About this task – Once the line containing "Healthcare professionals" is located, give it again exactly, together with each line that follows it to the end of the entries, and add nothing else.

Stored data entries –

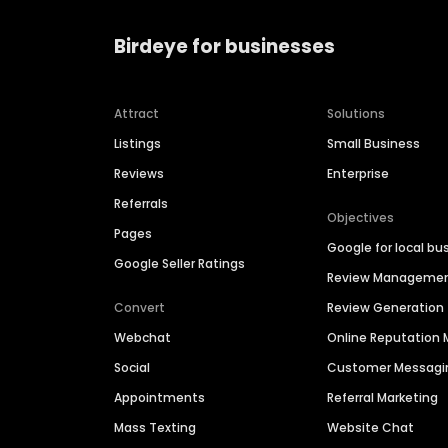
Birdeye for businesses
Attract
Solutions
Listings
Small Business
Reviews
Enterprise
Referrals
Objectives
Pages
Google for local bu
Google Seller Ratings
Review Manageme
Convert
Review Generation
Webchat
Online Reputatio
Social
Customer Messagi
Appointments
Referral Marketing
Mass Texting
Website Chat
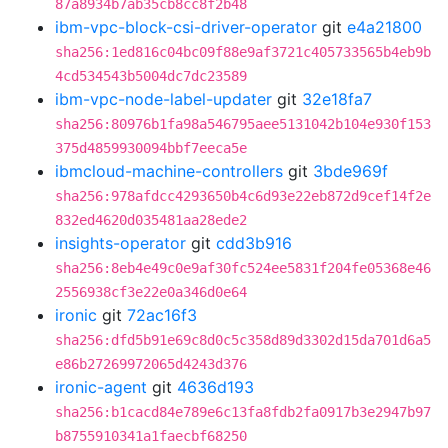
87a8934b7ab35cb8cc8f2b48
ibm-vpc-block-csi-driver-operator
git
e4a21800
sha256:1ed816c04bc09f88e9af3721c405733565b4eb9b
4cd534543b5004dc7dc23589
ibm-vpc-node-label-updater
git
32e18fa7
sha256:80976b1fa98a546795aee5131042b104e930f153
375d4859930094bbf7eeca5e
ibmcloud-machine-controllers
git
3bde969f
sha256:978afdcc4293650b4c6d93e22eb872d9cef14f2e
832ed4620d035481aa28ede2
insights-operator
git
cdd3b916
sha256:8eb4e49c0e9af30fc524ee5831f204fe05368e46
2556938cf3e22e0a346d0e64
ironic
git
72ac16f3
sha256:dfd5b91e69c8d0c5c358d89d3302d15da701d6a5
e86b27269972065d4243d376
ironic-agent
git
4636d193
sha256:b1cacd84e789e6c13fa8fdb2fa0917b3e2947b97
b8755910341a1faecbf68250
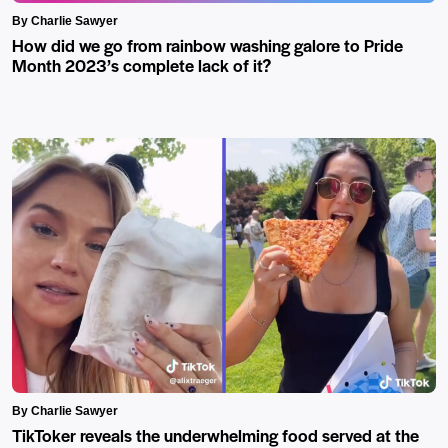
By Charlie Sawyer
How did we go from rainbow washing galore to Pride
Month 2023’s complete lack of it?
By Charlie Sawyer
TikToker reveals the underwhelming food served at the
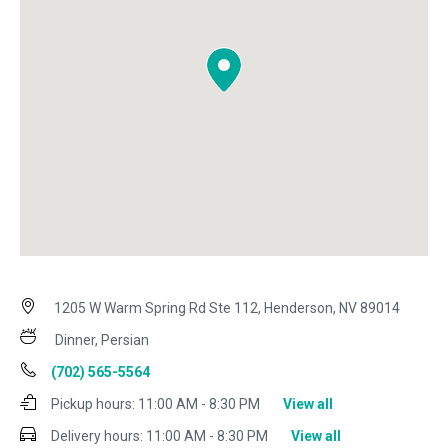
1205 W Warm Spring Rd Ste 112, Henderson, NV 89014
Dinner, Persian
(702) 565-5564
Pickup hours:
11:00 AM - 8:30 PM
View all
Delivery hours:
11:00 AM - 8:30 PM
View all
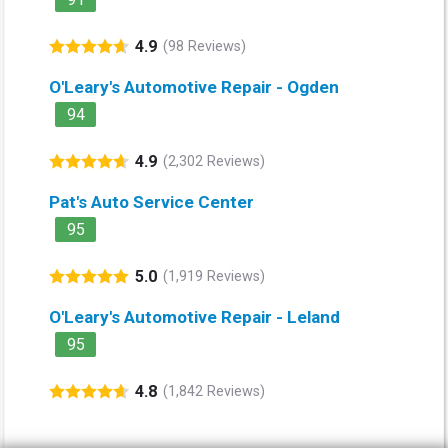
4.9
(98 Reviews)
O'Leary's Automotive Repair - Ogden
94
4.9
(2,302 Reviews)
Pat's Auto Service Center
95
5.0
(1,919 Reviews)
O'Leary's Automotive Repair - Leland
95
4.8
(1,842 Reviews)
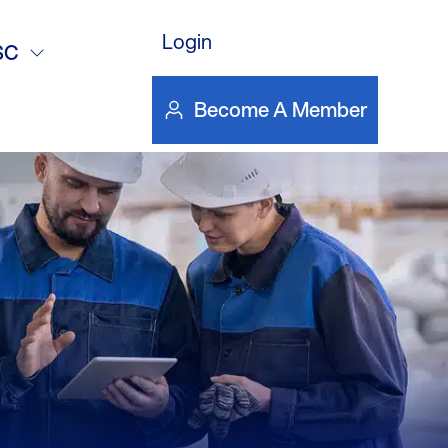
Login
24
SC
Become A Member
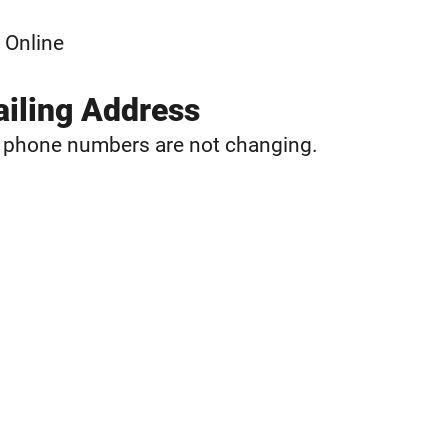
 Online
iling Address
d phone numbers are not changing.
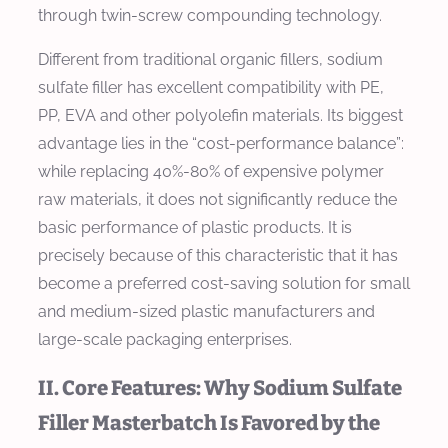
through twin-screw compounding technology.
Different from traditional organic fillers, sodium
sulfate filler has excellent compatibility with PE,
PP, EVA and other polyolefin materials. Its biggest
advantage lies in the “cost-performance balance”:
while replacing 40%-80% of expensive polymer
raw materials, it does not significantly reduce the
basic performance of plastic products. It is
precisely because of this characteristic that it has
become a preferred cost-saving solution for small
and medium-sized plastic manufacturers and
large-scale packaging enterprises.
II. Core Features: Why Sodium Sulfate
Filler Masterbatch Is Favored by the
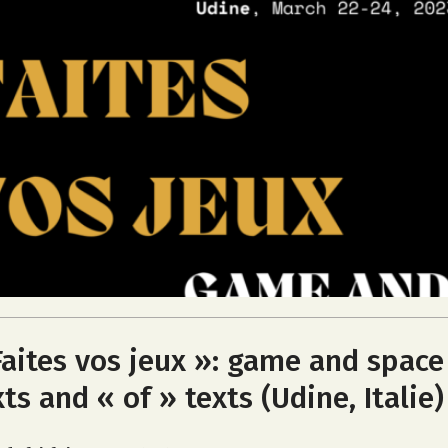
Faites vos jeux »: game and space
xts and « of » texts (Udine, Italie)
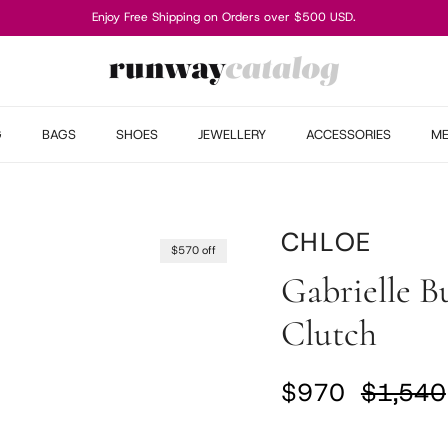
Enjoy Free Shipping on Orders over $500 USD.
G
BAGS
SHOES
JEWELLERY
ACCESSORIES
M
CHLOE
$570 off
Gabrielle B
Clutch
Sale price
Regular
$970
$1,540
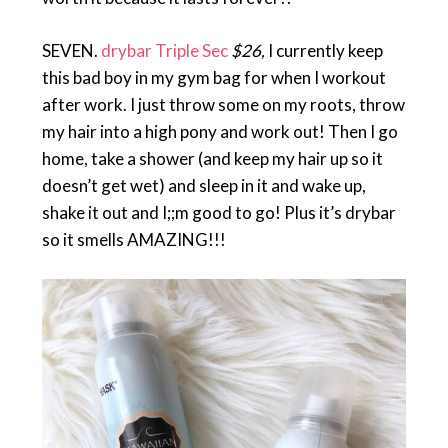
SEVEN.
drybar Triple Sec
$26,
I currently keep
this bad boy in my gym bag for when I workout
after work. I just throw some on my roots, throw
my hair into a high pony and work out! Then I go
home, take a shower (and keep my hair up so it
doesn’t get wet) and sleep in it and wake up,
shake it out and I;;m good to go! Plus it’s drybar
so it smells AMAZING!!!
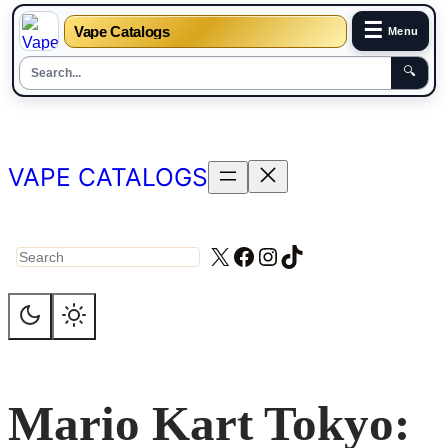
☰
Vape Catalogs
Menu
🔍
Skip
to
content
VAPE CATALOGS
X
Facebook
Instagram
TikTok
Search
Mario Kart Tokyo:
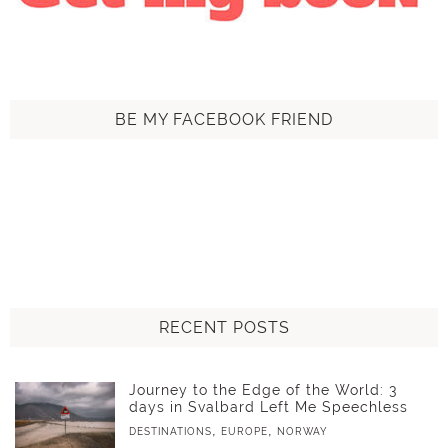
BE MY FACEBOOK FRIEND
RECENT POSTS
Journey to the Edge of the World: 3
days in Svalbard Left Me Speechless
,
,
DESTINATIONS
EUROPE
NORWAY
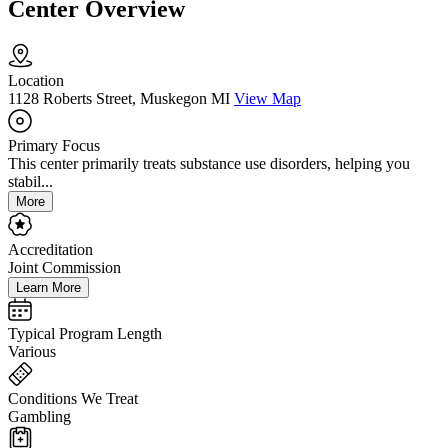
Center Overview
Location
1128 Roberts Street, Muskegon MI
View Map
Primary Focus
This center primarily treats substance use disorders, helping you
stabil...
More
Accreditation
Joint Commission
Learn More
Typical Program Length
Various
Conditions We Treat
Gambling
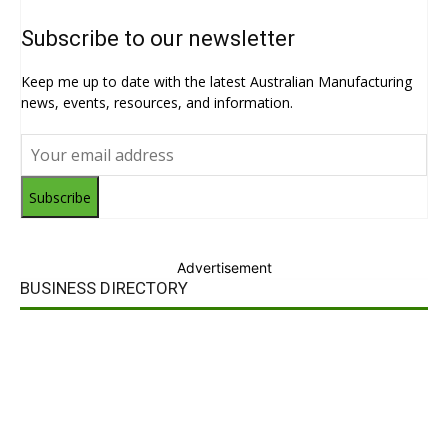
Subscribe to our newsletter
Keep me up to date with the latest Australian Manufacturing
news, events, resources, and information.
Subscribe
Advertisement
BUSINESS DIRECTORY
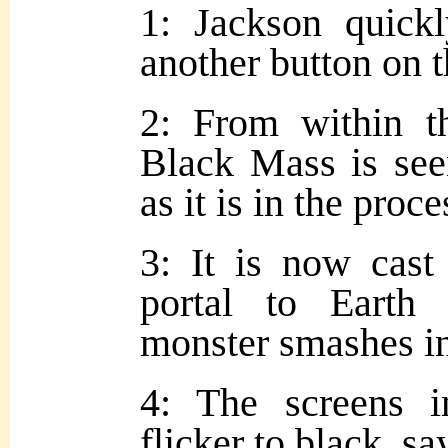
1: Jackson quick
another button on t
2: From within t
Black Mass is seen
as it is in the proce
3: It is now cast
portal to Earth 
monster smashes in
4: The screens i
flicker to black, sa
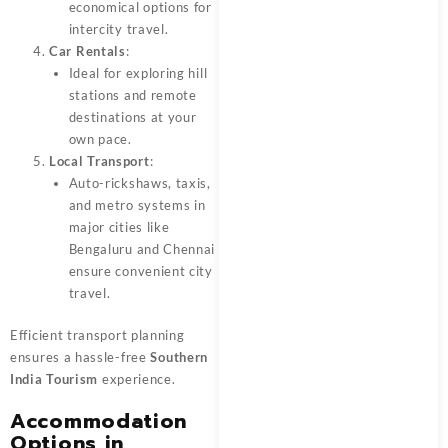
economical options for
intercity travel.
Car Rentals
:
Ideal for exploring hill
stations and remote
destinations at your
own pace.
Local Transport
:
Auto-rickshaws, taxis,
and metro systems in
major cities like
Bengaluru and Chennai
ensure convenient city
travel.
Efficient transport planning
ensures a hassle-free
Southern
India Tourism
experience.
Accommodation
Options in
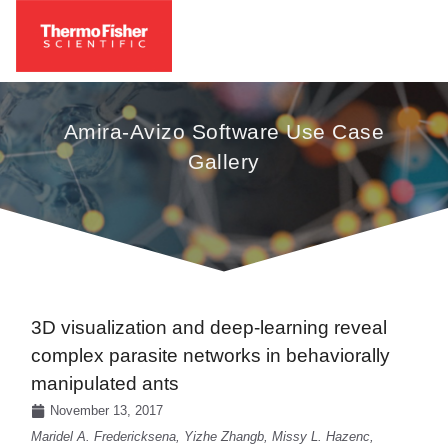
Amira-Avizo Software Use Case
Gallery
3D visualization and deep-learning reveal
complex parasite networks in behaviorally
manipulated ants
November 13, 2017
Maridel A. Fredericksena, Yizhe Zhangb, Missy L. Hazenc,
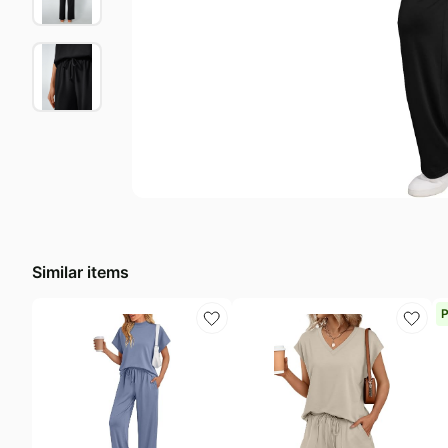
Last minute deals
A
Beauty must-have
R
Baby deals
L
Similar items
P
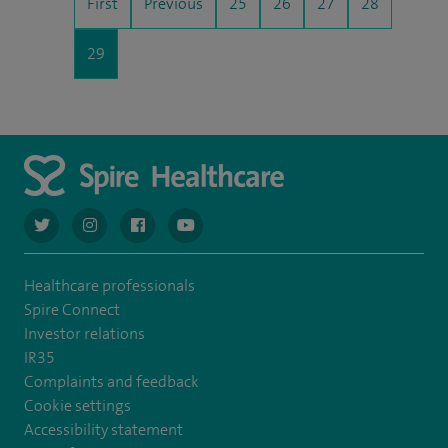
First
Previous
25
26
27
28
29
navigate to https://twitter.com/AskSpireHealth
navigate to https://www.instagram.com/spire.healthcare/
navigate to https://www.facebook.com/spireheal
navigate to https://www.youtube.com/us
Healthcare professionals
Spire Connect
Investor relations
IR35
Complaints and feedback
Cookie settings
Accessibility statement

Your solution –
Healthcare professionals
Spire Connect
Investor relations
IR35
Complaints and feedback
Cookie settings
Accessibility statement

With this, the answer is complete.